Shortly after the disclosures, conservative activist Larry Klayman, along with several co-plaintiffs, filed suit and named the Obama Administration as the defendant. In a complaint known as Klayman I, Klayman sued on behalf of Verizon Wireless customers against the NSA, the Department of Justice, Verizon Communications, President Barack Obama, Attorney General Eric Holder, and NSA Director General Keith B. Alexander. This complaint alleged that the NSA communications surveillance constituted a search of each customer's personal data, and thus required a warrant under the Fourth Amendment.

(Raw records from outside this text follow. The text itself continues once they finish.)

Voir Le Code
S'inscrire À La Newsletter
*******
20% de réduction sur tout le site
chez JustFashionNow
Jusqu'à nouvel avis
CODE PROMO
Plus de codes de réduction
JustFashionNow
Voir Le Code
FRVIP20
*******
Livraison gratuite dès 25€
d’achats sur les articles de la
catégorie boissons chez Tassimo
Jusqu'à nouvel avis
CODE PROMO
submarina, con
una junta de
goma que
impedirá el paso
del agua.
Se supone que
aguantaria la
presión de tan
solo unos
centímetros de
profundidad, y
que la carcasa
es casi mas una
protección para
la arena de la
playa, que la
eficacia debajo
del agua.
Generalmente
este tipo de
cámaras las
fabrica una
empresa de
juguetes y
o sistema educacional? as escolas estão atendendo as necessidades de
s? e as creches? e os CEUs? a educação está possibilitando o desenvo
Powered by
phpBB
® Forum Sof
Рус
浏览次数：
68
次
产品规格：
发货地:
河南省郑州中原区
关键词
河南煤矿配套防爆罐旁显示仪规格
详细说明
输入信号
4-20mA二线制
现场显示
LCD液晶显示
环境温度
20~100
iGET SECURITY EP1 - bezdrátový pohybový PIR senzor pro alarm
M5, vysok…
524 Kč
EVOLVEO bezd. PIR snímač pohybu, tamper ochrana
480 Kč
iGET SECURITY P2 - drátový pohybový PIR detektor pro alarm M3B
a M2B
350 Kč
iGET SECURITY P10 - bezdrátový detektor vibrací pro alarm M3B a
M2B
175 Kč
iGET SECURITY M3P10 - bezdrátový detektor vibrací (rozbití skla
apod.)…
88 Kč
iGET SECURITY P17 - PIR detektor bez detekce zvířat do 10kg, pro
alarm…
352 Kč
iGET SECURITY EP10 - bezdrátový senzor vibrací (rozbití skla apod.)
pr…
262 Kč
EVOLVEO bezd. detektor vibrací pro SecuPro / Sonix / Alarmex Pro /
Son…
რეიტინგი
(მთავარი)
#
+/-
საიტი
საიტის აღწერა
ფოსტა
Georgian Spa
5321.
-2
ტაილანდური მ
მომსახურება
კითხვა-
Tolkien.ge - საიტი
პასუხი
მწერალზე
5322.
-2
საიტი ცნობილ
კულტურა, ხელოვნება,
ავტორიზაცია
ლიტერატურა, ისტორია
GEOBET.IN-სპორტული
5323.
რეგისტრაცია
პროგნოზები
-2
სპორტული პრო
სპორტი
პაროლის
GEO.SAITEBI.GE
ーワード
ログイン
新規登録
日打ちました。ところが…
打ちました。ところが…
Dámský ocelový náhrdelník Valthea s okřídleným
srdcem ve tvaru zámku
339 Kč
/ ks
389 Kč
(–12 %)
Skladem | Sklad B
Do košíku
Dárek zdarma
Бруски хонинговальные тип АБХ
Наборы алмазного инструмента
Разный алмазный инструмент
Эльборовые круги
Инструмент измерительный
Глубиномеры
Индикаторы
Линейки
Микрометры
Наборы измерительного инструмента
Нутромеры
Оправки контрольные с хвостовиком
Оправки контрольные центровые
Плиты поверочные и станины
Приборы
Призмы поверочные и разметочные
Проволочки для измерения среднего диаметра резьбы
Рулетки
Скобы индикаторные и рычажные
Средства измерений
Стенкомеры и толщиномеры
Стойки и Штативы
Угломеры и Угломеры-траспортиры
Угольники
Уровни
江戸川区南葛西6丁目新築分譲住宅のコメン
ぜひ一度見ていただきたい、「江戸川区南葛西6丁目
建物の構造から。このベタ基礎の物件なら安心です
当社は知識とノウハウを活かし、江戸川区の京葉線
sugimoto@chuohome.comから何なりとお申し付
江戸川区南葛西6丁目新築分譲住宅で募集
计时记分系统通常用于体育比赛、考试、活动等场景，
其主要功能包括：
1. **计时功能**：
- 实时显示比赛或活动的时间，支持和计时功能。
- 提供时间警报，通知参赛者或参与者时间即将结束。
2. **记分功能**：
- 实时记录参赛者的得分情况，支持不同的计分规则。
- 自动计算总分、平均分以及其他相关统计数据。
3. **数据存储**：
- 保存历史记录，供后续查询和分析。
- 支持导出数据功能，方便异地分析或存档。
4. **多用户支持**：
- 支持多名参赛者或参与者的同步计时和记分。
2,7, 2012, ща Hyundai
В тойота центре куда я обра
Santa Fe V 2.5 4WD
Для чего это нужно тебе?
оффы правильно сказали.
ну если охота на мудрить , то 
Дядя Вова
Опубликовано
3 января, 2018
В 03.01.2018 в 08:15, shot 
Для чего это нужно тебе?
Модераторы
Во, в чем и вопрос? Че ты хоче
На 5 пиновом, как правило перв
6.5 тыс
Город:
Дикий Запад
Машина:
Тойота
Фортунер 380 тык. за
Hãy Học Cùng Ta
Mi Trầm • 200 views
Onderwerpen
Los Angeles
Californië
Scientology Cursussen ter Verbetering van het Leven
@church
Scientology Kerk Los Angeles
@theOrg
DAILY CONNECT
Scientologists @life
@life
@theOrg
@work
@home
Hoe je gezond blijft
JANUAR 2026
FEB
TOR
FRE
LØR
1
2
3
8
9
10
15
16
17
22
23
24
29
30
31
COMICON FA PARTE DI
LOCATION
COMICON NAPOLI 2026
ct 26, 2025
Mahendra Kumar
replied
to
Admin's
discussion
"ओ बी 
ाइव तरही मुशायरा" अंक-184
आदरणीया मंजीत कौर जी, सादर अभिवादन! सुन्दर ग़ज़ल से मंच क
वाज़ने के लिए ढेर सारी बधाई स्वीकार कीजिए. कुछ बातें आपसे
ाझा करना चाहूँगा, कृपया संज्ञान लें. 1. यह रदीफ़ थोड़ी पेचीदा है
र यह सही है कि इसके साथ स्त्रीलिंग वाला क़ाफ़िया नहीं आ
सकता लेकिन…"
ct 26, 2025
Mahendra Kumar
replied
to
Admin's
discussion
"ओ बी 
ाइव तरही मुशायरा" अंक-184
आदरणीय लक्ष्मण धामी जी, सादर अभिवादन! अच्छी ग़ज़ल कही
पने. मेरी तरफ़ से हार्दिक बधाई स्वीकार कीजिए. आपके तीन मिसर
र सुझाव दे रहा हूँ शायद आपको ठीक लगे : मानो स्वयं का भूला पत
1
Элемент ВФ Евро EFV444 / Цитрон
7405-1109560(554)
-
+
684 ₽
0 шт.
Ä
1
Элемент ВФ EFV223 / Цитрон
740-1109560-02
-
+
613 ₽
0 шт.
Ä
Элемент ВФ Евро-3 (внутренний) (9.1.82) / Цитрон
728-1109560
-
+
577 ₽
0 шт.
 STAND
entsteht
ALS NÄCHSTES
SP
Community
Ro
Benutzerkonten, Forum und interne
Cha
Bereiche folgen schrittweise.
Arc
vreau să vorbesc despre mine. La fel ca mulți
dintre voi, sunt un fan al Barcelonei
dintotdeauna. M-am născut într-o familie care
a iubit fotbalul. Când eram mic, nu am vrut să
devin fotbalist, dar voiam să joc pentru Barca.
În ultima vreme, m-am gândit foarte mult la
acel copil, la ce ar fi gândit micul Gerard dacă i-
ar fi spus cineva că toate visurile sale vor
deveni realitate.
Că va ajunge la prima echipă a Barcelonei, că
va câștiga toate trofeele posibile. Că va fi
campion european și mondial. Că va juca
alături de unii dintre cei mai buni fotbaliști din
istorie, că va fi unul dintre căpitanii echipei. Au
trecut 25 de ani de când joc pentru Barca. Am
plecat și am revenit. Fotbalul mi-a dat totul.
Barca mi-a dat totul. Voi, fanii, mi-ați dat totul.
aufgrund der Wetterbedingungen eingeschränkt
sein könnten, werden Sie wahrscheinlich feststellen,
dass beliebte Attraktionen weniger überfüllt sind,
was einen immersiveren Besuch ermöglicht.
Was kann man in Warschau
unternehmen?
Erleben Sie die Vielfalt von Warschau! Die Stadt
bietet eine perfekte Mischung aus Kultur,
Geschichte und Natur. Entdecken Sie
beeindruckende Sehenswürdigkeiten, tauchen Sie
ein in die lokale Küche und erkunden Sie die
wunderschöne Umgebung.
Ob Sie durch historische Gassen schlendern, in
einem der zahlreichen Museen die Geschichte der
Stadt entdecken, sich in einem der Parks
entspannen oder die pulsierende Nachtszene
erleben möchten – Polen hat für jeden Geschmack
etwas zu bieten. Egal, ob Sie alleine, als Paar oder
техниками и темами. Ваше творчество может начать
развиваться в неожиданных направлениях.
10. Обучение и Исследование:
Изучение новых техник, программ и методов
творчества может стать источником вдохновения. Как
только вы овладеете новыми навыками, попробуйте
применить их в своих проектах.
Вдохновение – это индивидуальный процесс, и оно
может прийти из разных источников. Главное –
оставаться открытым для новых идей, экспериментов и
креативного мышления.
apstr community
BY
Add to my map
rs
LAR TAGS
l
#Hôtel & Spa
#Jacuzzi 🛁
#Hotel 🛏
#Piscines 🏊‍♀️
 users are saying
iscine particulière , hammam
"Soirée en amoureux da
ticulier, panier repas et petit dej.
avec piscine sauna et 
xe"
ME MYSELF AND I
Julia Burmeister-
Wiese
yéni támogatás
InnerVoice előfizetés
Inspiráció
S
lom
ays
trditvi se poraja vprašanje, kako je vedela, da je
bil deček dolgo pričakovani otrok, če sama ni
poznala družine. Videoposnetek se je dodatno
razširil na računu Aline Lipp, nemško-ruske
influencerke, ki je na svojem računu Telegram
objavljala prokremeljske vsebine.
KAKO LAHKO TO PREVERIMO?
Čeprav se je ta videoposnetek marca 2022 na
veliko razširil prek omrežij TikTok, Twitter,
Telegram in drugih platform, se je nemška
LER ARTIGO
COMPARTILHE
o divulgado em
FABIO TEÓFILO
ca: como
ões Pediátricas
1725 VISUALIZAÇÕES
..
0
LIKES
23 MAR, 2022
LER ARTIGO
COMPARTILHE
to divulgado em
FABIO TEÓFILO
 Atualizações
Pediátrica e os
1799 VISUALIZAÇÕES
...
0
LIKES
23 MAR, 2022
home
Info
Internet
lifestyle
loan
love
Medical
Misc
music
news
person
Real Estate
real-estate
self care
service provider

In the Klayman II complaint, Klayman sued the same government defendants as well as Facebook, Yahoo!, Google, Microsoft, YouTube, AOL, PalTalk, Skype, Sprint, AT&T, and Apple under the allegation that those companies collaborated with the NSA to hand over data during the surveillance program. In addition to the constitutional argument, this complaint added an allegation of a violation of Section 2702 of the Stored Communications Act. Klayman and his co-plaintiffs also alleged that the government was behind inexplicable phone calls and text messages sent to and from their phone numbers.

==District court ruling==
The case was heard at the United States District Court for District of Columbia, combining the Klayman I and Klayman II complaints. On December 16, 2013, Judge Richard J. Leon ruled that bulk collection of American telephone metadata likely violates the Fourth Amendment. Leon wrote:

I cannot imagine a more "indiscriminate" and "arbitrary" invasion than this systematic and high-tech collection and retention of personal data on virtually every single citizen for purposes of querying and analyzing it without prior judicial approval [...] Surely, such a program infringes on "that degree of privacy" that the founders enshrined in the Fourth Amendment.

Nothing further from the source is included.